As a manager, continued learning sets a tone of growth and improvement that inspires your team. By refusing to rest on laurels, managers can show determination and grit that others can rally behind. 

Stagnant managers who act like they have nothing left to learn can demoralize teams and stifle progress. And on an organizational level, a culture of complacency hampers innovation and adaptation.

Leading by example may be the most meaningful way to influence others, so take the time to attend courses, read books, and experiment with new technologies. Make learning a visible priority to motivate junior developers through actively sharing what you’re currently learning during team meetings or standups. Leaders could additionally schedule public “learning hours" on their calendars to signpost when they are dedicating time to learning something new. Posting updates about courses, books, or conferences you attend also demonstrates an ongoing commitment to skill development. What's more, senior engineers can actively mentor junior staff, providing hands-on knowledge transfer of new technologies.

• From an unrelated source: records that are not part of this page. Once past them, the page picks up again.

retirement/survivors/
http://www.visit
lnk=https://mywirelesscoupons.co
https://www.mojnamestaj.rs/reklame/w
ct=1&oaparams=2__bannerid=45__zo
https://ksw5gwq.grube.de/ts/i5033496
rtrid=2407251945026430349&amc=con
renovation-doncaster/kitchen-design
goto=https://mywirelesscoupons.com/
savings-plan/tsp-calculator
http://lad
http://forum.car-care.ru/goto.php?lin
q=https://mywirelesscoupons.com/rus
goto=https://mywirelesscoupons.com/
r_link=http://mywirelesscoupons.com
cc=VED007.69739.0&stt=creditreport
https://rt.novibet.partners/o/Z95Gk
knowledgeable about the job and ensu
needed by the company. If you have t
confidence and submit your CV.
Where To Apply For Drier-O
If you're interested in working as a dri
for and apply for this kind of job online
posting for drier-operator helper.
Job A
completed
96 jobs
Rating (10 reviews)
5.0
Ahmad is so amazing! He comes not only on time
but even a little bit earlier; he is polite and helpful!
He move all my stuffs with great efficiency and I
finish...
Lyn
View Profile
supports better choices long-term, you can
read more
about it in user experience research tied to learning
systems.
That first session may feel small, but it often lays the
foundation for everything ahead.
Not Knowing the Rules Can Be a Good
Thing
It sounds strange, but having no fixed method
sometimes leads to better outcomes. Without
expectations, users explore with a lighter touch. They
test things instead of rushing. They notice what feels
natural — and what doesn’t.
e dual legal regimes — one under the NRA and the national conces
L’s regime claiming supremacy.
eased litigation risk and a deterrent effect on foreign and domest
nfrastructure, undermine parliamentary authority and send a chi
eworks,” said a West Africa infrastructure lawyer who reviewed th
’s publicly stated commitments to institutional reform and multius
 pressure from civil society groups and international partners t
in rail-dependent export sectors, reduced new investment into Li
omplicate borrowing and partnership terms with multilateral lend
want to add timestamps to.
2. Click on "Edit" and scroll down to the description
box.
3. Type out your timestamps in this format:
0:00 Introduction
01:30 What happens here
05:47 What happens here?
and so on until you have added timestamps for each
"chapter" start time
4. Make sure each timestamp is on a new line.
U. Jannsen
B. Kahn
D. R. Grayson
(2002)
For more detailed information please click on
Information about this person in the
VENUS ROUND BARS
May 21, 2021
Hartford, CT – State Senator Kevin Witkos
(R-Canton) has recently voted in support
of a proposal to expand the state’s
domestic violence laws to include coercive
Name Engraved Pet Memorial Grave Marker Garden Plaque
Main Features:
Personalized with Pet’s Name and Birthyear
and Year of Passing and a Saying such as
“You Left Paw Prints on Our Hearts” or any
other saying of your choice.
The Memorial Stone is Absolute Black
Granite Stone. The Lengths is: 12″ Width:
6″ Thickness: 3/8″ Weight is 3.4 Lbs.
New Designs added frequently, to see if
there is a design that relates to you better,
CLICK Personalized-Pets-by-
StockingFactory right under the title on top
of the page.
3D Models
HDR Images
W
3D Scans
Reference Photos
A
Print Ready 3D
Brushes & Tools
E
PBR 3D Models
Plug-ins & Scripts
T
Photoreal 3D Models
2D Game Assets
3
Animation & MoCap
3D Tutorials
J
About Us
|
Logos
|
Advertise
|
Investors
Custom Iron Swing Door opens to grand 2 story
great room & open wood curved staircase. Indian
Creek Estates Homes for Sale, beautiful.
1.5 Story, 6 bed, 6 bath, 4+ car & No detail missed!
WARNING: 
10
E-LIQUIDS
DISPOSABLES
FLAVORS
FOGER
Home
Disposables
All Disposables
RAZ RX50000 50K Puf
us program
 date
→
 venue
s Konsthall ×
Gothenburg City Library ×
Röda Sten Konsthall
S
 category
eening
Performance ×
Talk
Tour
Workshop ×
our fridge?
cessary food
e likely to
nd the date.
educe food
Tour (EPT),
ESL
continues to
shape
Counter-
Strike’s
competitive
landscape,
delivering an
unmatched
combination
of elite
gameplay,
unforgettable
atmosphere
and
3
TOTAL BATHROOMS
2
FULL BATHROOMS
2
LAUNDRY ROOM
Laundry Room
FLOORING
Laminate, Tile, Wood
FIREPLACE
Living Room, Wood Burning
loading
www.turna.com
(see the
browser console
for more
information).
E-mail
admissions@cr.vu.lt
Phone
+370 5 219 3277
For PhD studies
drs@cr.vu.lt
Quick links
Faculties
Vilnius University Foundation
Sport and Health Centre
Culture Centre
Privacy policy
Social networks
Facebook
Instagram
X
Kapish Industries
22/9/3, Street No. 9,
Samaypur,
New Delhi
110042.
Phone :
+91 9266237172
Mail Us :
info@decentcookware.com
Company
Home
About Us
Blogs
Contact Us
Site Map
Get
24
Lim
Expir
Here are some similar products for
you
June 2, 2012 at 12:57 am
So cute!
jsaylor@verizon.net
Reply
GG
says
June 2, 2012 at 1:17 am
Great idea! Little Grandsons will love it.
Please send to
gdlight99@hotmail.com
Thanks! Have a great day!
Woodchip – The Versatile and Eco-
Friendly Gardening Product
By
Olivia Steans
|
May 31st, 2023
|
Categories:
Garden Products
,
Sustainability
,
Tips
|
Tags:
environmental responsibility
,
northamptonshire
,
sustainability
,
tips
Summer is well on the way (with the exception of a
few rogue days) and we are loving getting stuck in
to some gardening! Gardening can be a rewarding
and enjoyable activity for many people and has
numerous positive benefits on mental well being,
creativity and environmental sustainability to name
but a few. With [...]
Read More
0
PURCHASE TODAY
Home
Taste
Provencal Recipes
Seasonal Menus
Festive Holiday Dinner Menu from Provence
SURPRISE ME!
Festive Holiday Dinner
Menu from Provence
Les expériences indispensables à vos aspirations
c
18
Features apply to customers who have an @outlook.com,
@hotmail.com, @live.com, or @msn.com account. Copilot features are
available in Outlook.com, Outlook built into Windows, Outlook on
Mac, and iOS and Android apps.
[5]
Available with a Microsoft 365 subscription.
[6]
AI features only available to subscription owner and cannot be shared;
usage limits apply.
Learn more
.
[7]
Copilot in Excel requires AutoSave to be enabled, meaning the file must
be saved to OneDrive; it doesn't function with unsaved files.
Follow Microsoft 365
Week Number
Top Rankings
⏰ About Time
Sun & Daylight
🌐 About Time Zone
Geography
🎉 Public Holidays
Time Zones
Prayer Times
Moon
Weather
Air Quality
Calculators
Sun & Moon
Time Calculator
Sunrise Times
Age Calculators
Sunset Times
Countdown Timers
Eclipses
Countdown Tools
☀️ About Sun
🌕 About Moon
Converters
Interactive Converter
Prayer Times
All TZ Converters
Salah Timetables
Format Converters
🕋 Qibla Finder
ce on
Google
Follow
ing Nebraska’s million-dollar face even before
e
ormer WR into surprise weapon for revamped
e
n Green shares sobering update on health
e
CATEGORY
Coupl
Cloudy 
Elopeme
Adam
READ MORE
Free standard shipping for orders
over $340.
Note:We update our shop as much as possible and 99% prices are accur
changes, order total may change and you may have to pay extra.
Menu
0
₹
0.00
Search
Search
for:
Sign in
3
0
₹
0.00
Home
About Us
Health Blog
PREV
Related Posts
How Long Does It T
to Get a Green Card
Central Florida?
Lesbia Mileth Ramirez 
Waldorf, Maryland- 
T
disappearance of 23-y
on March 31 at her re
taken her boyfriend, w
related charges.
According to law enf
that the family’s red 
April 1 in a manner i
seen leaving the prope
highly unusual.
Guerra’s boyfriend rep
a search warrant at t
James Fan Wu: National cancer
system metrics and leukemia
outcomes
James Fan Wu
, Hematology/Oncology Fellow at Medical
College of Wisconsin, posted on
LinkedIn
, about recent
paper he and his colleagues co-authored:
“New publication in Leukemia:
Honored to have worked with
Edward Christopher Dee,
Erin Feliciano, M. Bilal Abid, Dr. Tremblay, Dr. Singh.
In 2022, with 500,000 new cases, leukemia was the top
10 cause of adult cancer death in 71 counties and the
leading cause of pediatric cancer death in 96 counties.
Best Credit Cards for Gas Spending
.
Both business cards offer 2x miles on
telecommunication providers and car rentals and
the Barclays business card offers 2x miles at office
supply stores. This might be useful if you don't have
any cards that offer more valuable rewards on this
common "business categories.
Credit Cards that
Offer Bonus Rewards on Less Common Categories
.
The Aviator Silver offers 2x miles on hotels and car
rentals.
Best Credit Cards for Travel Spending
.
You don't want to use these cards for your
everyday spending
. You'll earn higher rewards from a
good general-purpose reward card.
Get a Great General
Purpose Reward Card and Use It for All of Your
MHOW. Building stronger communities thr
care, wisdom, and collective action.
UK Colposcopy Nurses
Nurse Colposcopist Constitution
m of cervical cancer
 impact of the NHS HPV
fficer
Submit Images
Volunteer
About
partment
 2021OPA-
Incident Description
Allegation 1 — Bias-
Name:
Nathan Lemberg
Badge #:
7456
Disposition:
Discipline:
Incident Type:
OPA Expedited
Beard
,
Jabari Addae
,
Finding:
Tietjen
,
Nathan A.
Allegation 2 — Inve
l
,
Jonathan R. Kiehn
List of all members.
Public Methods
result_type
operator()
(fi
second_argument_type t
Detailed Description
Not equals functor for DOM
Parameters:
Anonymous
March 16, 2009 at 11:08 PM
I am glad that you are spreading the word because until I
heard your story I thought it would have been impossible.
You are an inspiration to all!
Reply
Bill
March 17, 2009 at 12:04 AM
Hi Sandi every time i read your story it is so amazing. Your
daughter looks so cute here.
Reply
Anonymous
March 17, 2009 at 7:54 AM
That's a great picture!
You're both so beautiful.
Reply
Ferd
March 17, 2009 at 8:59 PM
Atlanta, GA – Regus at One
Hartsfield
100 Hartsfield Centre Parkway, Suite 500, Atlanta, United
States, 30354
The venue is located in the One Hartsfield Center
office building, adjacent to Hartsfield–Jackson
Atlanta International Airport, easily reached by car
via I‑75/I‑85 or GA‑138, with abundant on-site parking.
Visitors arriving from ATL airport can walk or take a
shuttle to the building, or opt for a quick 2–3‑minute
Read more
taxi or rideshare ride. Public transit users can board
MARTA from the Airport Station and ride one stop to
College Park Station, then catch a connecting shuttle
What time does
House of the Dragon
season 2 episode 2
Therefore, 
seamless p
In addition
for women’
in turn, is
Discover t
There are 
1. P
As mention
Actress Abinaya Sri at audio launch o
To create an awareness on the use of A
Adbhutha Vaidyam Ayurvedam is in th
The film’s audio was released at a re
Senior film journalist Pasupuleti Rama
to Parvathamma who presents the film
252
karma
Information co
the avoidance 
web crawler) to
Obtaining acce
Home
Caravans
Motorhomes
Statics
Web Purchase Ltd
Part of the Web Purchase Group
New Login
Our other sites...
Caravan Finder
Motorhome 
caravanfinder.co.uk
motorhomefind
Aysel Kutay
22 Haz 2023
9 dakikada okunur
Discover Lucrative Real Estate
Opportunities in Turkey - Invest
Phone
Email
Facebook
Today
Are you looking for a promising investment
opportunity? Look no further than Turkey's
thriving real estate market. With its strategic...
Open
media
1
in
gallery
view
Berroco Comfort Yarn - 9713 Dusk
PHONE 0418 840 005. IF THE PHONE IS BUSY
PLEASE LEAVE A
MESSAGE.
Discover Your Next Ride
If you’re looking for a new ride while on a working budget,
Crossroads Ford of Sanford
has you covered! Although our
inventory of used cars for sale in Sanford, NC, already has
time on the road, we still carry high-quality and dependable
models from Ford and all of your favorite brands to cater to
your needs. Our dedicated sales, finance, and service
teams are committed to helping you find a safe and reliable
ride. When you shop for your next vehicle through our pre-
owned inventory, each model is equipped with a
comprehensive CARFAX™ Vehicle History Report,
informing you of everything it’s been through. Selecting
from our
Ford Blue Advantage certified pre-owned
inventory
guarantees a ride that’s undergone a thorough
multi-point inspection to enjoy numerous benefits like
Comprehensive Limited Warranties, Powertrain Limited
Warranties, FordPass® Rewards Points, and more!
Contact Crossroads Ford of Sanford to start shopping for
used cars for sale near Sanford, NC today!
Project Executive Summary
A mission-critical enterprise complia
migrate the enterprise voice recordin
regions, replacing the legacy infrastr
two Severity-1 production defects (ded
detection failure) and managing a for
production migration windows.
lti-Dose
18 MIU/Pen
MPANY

Tips for lifelong learning

Here are some best practices for continually expanding your skills and knowledge:

  1. Set aside regular time for learning. Don’t let your calendar get swallowed up with routine obligations. Dedicate at least one hour three days a week for reading, taking classes, etc., and guard that time.
  2. Reinvest success back into learning. After a major win at work, I reinvest that sense of accomplishment and enroll in educational programs or industry events that can further expand my skills and knowledge. While the achievement is still fresh, I seize the opportunity to dedicate time and resources towards leveling up.
  3. Learn by teaching. Explaining concepts to others reinforces what I already know and reveals areas where my own understanding is lacking. I volunteer to mentor new hires to benefit both of us.
  4. Take notes and review. I keep a running Google Doc to capture key ideas and revisit them weeks later. Surprisingly, a lot has faded! Reviewing reminds me of impactful lessons.
  5. Rotate through different mediums. I try to get learning experiences from books, podcasts, online courses, in-person workshops, and more. Different formats keep things interesting while expanding my perspectives.
  6. Accept discomfort. Picking up new skills inevitably means struggling through beginner frustration. I remind myself that tolerating discomfort leads to growth.

The progressive journey never ends

Lifelong learning may sound like an overwhelming undertaking. But approached iteratively, it simply means always striving for progress over perfection. View yourself as being on a never-ending journey. Bit by bit, learning new skills and ideas will enrich your life and career. See each achievement as a platform to expand your skills, open up new possibilities, and set an example for others.